Every premature death should be considered a rebuke. But millions across the world die before they should, thanks to skewed healthcare. To prevent such deaths, to fight for health as a human right, should be the role of the more conscientious, says Dr.Paul Farmer, who travels the planet to organize and provide medical treatment for people living in poverty.
A professor of Global Health and Social Medicine at Harvard Medical School, Dr. Farmer is also a founding director of the Partners In Health that can be seen working in such extremely backward pockets like Lesotho in the African continent or Haiti nearer home.
AdvertisementIn Lesotho, for instance, it's difficult to get around. Villages in the mountain kingdom are sometimes accessible only by single-engine propeller aircraft or on horseback. There are often no roads in rural areas and patients must walk hours to clinics, which are extremely difficult for the critically ill, and transporting patients and medical supplies is often an ordeal.

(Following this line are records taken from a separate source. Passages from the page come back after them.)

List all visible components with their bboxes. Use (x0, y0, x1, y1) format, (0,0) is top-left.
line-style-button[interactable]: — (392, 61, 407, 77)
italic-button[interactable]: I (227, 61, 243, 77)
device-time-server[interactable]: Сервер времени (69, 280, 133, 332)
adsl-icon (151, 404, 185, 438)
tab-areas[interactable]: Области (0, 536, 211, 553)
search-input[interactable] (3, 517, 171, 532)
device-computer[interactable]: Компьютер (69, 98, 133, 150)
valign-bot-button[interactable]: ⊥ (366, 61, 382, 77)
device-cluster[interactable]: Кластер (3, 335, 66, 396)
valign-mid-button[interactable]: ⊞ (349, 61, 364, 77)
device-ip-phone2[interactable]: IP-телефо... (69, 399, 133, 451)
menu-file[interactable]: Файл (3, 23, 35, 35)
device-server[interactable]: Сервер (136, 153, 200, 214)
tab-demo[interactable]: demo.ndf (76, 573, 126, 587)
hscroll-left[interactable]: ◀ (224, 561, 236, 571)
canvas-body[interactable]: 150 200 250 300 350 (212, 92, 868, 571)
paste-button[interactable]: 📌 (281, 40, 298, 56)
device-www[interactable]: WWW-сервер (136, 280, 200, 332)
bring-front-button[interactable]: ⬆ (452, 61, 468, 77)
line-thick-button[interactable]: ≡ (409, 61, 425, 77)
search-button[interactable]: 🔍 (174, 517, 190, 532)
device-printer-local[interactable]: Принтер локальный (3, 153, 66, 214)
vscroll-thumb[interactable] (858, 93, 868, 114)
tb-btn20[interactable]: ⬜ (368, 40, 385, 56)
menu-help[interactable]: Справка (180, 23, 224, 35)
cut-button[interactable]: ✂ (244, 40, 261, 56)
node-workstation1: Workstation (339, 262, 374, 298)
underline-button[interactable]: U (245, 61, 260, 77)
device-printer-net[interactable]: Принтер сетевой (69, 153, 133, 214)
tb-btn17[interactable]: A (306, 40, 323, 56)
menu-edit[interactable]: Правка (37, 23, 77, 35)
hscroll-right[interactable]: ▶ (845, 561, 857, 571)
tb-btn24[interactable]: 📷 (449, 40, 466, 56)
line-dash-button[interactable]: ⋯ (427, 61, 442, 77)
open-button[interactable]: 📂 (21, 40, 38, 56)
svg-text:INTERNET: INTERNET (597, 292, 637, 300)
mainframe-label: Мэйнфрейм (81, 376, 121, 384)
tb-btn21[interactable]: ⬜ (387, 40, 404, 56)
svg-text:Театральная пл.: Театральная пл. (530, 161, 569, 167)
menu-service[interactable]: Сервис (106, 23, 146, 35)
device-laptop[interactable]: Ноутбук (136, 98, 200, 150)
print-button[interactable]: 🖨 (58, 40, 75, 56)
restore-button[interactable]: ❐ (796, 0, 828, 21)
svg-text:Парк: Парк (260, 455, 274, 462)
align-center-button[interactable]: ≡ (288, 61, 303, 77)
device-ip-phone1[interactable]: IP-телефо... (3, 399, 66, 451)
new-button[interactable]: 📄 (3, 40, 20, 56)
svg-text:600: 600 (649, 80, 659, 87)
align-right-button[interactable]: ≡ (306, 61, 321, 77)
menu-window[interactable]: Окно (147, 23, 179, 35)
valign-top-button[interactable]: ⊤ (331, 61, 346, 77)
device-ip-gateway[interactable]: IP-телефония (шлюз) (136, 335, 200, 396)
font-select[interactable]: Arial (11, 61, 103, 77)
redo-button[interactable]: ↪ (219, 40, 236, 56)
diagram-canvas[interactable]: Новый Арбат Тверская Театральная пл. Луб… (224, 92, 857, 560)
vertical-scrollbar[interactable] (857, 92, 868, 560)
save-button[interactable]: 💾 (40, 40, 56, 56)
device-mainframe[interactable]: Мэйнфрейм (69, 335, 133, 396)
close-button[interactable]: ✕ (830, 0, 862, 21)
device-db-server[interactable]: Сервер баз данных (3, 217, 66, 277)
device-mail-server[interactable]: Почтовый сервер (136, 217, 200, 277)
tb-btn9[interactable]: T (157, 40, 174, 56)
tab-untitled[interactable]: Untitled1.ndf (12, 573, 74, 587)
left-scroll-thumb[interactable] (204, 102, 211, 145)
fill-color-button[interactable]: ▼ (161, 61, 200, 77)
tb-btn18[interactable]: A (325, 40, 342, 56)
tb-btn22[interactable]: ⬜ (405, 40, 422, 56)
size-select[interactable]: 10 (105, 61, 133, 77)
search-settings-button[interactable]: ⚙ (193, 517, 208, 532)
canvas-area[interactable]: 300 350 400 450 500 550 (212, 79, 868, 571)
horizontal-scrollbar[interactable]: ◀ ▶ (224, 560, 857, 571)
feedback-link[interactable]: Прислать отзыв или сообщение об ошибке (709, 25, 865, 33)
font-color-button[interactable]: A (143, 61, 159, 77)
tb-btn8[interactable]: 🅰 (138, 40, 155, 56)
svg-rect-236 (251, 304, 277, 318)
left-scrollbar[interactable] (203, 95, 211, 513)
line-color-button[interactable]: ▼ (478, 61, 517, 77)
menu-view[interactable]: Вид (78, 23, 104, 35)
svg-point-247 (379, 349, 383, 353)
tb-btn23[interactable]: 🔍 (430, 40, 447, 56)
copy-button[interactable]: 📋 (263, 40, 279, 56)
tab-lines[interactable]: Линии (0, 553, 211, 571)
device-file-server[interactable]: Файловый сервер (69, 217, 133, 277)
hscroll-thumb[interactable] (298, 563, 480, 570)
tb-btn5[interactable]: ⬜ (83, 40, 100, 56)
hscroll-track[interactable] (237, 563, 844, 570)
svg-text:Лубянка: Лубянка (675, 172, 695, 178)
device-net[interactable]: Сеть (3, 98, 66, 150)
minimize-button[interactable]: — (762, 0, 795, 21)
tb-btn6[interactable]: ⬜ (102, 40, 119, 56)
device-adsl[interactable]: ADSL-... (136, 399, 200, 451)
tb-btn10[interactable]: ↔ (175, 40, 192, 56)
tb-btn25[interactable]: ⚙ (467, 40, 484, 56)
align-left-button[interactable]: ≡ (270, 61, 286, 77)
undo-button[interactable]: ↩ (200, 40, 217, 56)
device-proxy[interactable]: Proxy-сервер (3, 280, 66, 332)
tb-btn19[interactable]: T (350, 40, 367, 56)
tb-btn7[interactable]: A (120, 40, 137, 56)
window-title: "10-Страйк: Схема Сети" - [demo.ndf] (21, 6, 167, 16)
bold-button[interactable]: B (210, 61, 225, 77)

The nonprofit organization Riders for Health is working to help change this by donating ultra-rugged motorcycles for PIH Lesotho staff to use. The vehicles are expected to greatly enhance health-care delivery, allowing health workers to regularly and reliably visit communities previously inaccessible except on foot.
In their holiday message, Ophelia Dahl, President and Executive Director of the Partner in Health and Dr. Farmer recounted a Haiti experience:
"It was 4:00 in the morning on September 3 when one of the assistant social workers called me to tell me that the city of Hinche was flooded. The first thing that ran through my mind was to get up and go search for our HIV patients." - Ermaze Louis Pierre
Ermaze works as a social worker at our hospital in Hinche, Haiti, and she is just one of many whom we count upon to ensure that not only our patients but also their communities have access to the care and services they need.
Marie, one of the many patients located in the floods at dawn on September 3 said: "My accompagnateur, who also lost his home in the floods, came to find me to tell me that all of his medicine had been washed away with the floodwaters, but not to worry as he was on his way to the hospital to get more and would make sure I did not miss a dose." She didn't. And neither did any of our other patients.
Drawing on such stories, Dr.Farmer told the NPR radio, a respected alternative media in the US, "The fight for health as a human right, a fight with real promise, has so far been plagued by failures. Failure because we are chronically short of resources. Failure because we are too often at the mercy of those with the power and money to decide the fates of hundreds of millions. Failure because ill health, as we have learned again and again, is more often than not a symptom of poverty and violence and inequality and we do little to fight those when we provide just vaccines, or only treatment for one disease or another."
He went on to admit, "....our best-laid plans have been met with many unexpected challenges, from a worldwide food crisis and soaring fuel costs to a series of devastating storms in Haiti and a financial meltdown in the United States."
The current crisis, particularly, would mean that the people his Partners In Health serve may fall even deeper into poverty, placing them at increased risk of disease; while at the same time fund flow could dry up.
But Dr. Farmer and his colleagues remain optimistic: "If Marie's accompagnateur can wade through the floodwaters to guarantee that she does not miss a dose, even after his own house had been washed away, we must do our utmost to make sure that our programs and services are not cut even in the midst of this worldwide economic crisis."
They say the goal should be nothing less than the refashioning of our world into one in which no one starves, drinks impure water, lives in fear of the powerful and violent, or dies ill and unattended.